- _SOURCE DATA_
· · · ·
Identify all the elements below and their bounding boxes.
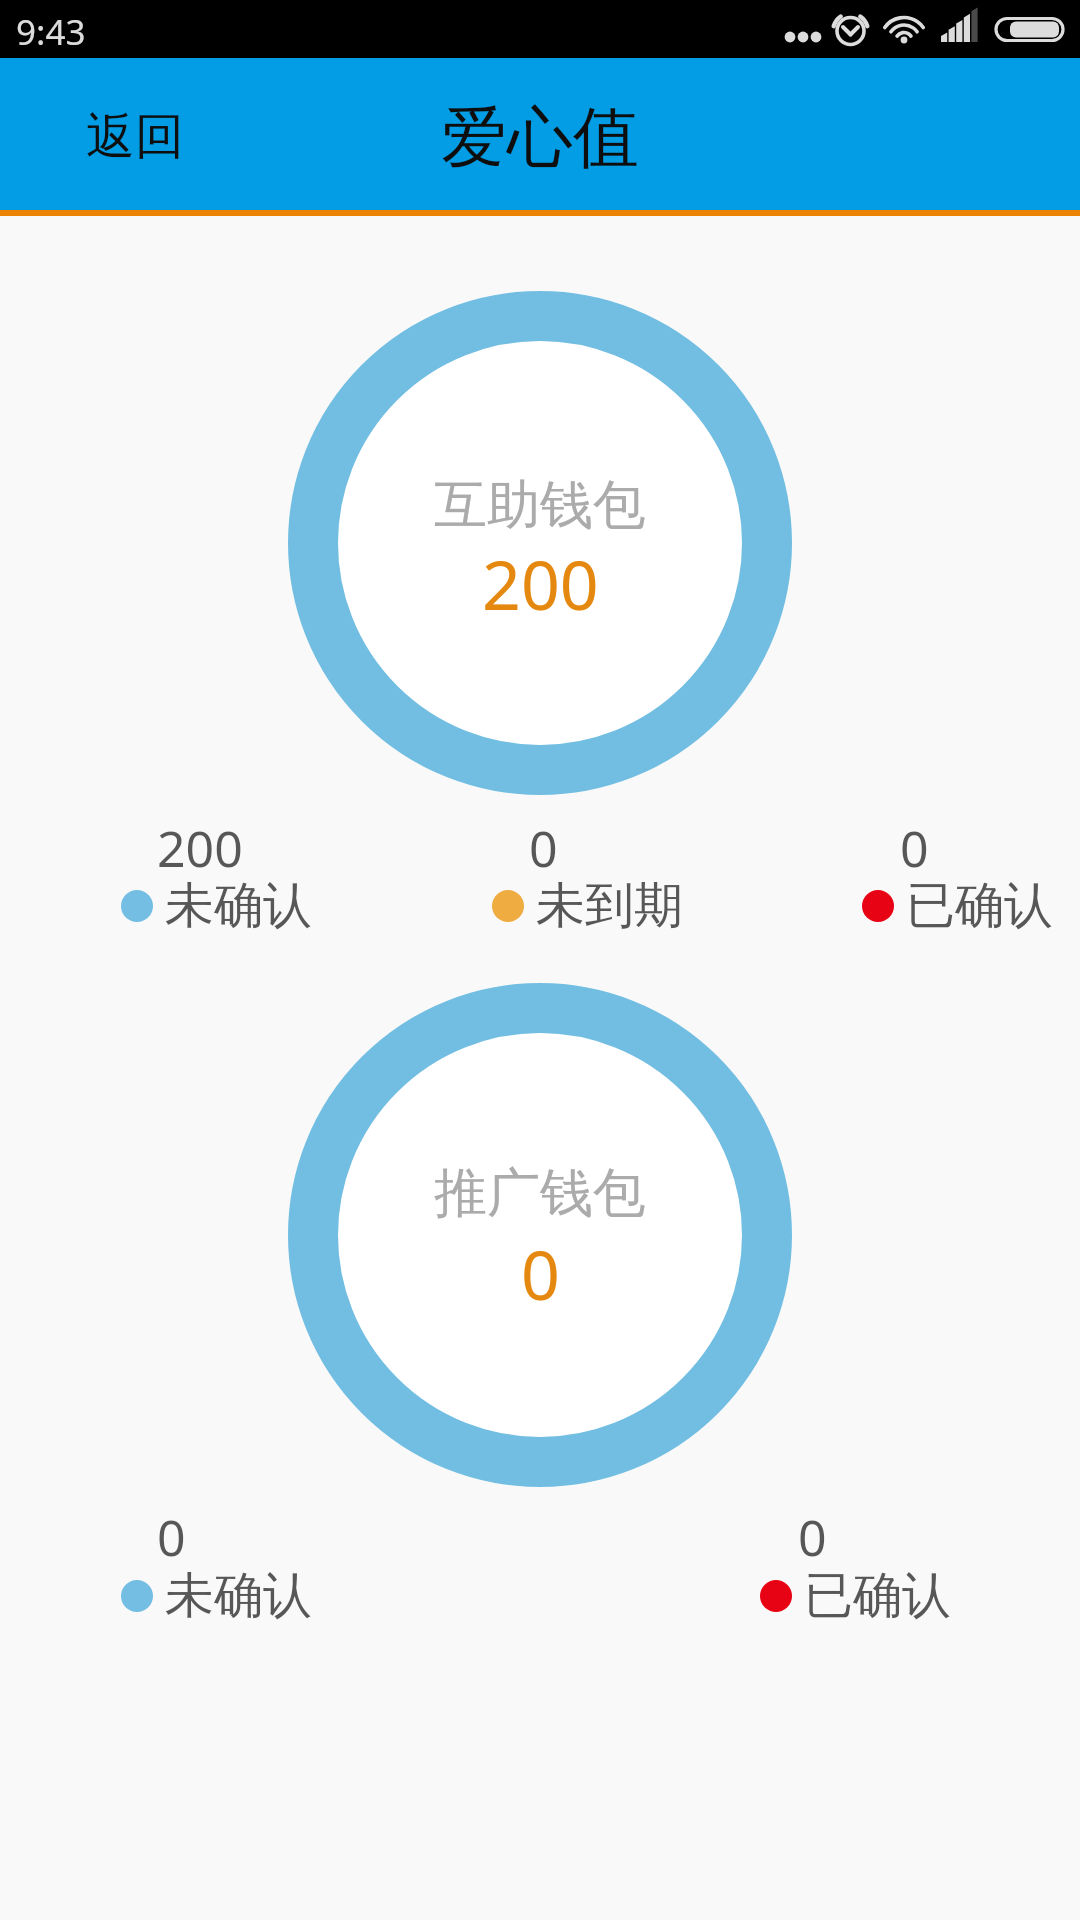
staticText: 未到期 xyxy=(536,875,683,937)
staticText: 未确认 xyxy=(165,875,312,937)
staticText: 互助钱包 xyxy=(434,472,646,539)
staticText: 0 xyxy=(529,814,558,882)
staticText: 已确认 xyxy=(804,1565,951,1627)
button[interactable]: 0 xyxy=(121,1503,313,1621)
button[interactable]: 200 xyxy=(121,814,313,931)
staticText: 推广钱包 xyxy=(434,1160,646,1227)
staticText: 0 xyxy=(798,1503,827,1571)
staticText: 0 xyxy=(900,814,929,882)
staticText: 0 xyxy=(521,1227,560,1320)
staticText: 9:43 xyxy=(16,8,86,56)
staticText: 200 xyxy=(482,537,599,630)
staticText: 未确认 xyxy=(165,1565,312,1627)
staticText: 已确认 xyxy=(906,875,1053,937)
staticText: 200 xyxy=(157,814,243,882)
button[interactable]: 0 xyxy=(862,814,1054,931)
staticText: 0 xyxy=(157,1503,186,1571)
staticText: 返回 xyxy=(86,106,184,168)
button[interactable]: 0 xyxy=(760,1503,952,1621)
button[interactable]: 0 xyxy=(492,814,684,931)
button[interactable]: 返回 xyxy=(40,58,230,210)
staticText: 爱心值 xyxy=(441,96,639,179)
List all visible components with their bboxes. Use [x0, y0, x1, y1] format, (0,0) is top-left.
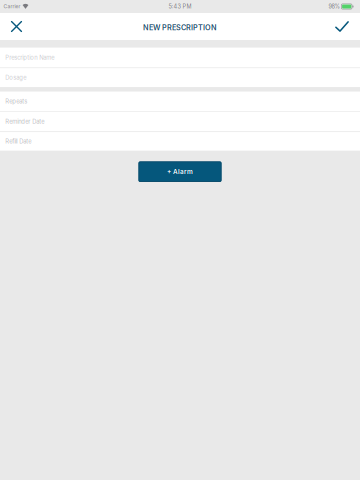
- staticText: Prescription Name: [5, 54, 54, 61]
- staticText: + Alarm: [167, 168, 193, 176]
- button[interactable]: Reminder Date: [0, 112, 360, 132]
- staticText: 5:43 PM: [168, 3, 192, 10]
- staticText: Refill Date: [5, 138, 31, 145]
- button[interactable]: Prescription Name: [0, 48, 360, 68]
- staticText: Carrier: [3, 3, 20, 10]
- button[interactable]: + Alarm: [138, 162, 222, 182]
- staticText: Dosage: [5, 74, 26, 81]
- staticText: Reminder Date: [5, 118, 44, 125]
- staticText: NEW PRESCRIPTION: [143, 23, 217, 32]
- button[interactable]: Close: [2, 13, 32, 40]
- staticText: 98%: [329, 3, 340, 10]
- button[interactable]: Save: [327, 13, 357, 40]
- staticText: Repeats: [5, 98, 27, 105]
- button[interactable]: Repeats: [0, 92, 360, 111]
- button[interactable]: Refill Date: [0, 132, 360, 151]
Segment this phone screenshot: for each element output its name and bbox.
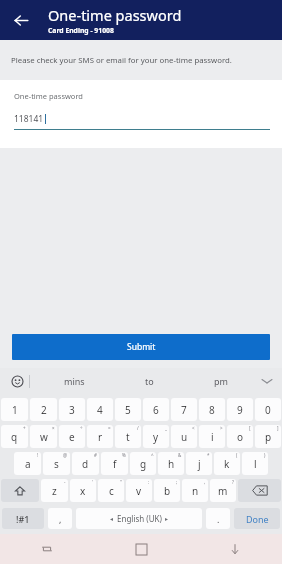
· · · ·
- _TASK BRIEF_
Note each line above that contains "Refill" and copy it out.

- _REPLY TO THE TASK_
- staticText: Refill Date: [5, 138, 31, 145]
- button[interactable]: Refill Date: [0, 132, 360, 151]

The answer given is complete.